INSTRUCTIONS FOR THE TASK - Output exactly those lines of the data that lie between the line containing "Sシリーズ_カメラアクセサリー (106, 611)" and the final line, both ends counted.

[Collected data entries]
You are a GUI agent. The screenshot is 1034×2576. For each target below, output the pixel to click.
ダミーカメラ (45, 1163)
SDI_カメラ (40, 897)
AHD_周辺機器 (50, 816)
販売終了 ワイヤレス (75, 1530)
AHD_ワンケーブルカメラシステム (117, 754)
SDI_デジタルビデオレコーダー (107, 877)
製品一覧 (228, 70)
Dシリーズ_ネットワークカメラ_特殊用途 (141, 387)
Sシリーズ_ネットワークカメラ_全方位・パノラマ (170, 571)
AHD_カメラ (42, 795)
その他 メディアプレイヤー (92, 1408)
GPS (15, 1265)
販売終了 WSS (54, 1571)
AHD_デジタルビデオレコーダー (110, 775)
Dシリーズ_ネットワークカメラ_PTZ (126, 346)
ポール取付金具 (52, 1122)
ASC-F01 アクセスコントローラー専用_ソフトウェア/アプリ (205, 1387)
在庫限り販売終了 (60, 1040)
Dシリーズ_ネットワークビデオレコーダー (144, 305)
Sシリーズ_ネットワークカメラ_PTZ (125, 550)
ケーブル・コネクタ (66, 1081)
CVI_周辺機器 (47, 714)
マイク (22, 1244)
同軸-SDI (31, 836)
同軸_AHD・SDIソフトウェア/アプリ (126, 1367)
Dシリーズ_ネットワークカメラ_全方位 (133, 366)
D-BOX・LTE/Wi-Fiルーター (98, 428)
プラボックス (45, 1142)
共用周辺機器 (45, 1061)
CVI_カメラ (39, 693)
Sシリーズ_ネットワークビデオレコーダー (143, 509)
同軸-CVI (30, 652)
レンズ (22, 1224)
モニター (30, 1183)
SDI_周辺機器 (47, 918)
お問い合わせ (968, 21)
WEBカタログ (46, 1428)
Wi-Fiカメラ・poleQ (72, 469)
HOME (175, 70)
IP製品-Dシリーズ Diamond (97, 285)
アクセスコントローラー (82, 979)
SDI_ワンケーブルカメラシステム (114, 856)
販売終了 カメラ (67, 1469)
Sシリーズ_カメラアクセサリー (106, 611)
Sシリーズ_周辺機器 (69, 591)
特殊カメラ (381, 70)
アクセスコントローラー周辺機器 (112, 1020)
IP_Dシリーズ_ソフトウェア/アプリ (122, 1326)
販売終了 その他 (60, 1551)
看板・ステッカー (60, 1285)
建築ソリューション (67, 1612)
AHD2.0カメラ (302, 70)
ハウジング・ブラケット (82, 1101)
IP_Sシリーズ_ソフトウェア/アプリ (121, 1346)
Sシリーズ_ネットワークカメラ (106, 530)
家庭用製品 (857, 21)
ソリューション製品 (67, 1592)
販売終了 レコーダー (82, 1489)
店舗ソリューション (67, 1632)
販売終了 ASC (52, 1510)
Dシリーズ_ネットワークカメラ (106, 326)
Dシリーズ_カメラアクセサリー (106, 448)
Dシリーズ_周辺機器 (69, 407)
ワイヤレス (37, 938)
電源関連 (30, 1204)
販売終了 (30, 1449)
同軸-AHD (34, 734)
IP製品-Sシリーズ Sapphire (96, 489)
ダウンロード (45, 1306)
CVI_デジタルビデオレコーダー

RESULT BELOW -
Sシリーズ_カメラアクセサリー (106, 611)
Sシリーズ_周辺機器 (69, 591)
特殊カメラ (381, 70)
アクセスコントローラー周辺機器 (112, 1020)
IP_Dシリーズ_ソフトウェア/アプリ (122, 1326)
販売終了 その他 (60, 1551)
看板・ステッカー (60, 1285)
建築ソリューション (67, 1612)
AHD2.0カメラ (302, 70)
ハウジング・ブラケット (82, 1101)
IP_Sシリーズ_ソフトウェア/アプリ (121, 1346)
Sシリーズ_ネットワークカメラ (106, 530)
家庭用製品 (857, 21)
ソリューション製品 (67, 1592)
販売終了 レコーダー (82, 1489)
店舗ソリューション (67, 1632)
販売終了 ASC (52, 1510)
Dシリーズ_ネットワークカメラ (106, 326)
Dシリーズ_カメラアクセサリー (106, 448)
Dシリーズ_周辺機器 (69, 407)
ワイヤレス (37, 938)
電源関連 (30, 1204)
販売終了 (30, 1449)
同軸-AHD (34, 734)
IP製品-Sシリーズ Sapphire (96, 489)
ダウンロード (45, 1306)
CVI_デジタルビデオレコーダー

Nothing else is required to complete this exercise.